• Task brief
Nothing but the records, repeated word for word and free of pictures, belongs in the answer.
*** Input material ***
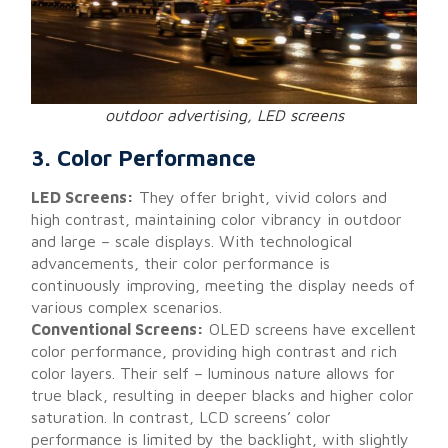
outdoor advertising, LED screens
3. Color Performance
LED Screens:
They offer bright, vivid colors and
high contrast, maintaining color vibrancy in outdoor
and large – scale displays. With technological
advancements, their color performance is
continuously improving, meeting the display needs of
various complex scenarios.
Conventional Screens:
OLED screens have excellent
color performance, providing high contrast and rich
color layers. Their self – luminous nature allows for
true black, resulting in deeper blacks and higher color
saturation. In contrast, LCD screens’ color
performance is limited by the backlight, with slightly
*** End of Input material ***
• Task response
outdoor advertising, LED screens
3. Color Performance
LED Screens:
They offer bright, vivid colors and
high contrast, maintaining color vibrancy in outdoor
and large – scale displays. With technological
advancements, their color performance is
continuously improving, meeting the display needs of
various complex scenarios.
Conventional Screens:
OLED screens have excellent
color performance, providing high contrast and rich
color layers. Their self – luminous nature allows for
true black, resulting in deeper blacks and higher color
saturation. In contrast, LCD screens’ color
performance is limited by the backlight, with slightly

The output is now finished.